Tractography, frequently also referred to as fiber tracking, is the most commonly used technique for reconstructing and visualizing nerve tracts in the human brain. The processing pipeline to visualize this data, from image acquisition to the final rendering, is rather complex and along the way uncertainties are introduced. Stochastic techniques have been proposed to determine the error distribution of reconstructed fibers. However, these techniques incur a high computational cost, which in turn limits the clinical use of fiber uncertainty analysis.
Progressive visualization techniques have been proposed to accelerate the computations, but effective visualizations using the progressive visual analytic workflow remains an open problem: due to the abundance of fibers and the need to show fiber variability, visualizations can quickly become cluttered. Several visualization techniques have been developed that can effectively show fiber uncertainty using fiber hull wrapping, but these techniques have often not been designed with a progressive workflow in mind. Some visualizations make assumptions on the fiber trajectories, whereas other visualizations require complete regeneration of the hulls for every new fiber that has been tracked. As several existing visualization techniques take up anywhere from a second to a couple of minutes to generate a fiber hull wrapping, this is unworkable in a progressive and interactive setting.

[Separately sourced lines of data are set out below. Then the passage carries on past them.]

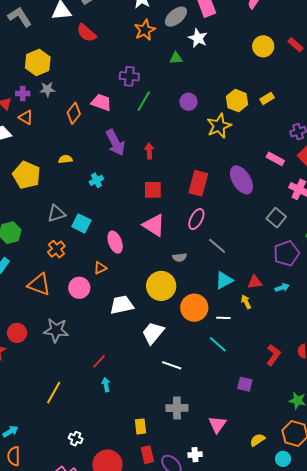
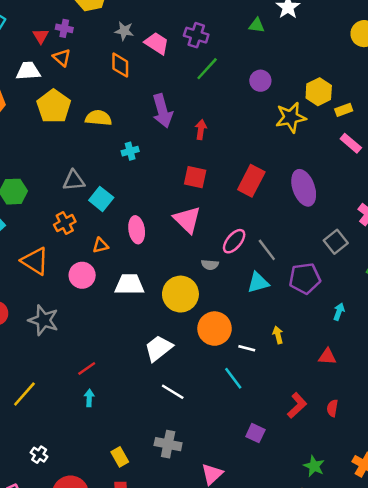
gray star: (47, 89) -> (124, 31), moved
yellow rectangle: (267, 98) -> (344, 110), moved
pink trapezoid: (101, 102) -> (157, 43), moved
orange diamond: (74, 113) -> (120, 65), turned -50
yellow semicircle: (65, 159) -> (98, 118), size x1.5
pink rectangle: (275, 159) -> (351, 143), moved
yellow pentagon: (27, 175) -> (54, 106), moved
pink ellipse: (196, 219) -> (234, 241), moved
gray line: (217, 246) -> (267, 250), moved
purple pentagon: (286, 253) -> (305, 278), moved
orange triangle: (100, 268) -> (100, 245), moved
cyan triangle: (224, 280) -> (258, 283), moved
red triangle: (255, 282) -> (327, 357), moved
cyan arrow: (282, 288) -> (339, 312), moved, turned -64
white trapezoid: (122, 305) -> (129, 285), moved
yellow rectangle: (141, 426) -> (120, 457), turned -35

To address the absence of progressive fiber uncertainty visualizations, we propose a new progressive visualization based on existing fiber uncertainty visualizations. Visitation maps and isosurface ray- casting are used to generate hulls around the dynamic fiber ensemble at interactive rates. Furthermore, we introduce the concept of a distance-score hull to complement the visitation map hulls. To avoid visual clutter, a combination of traditional and illustrative techniques are used.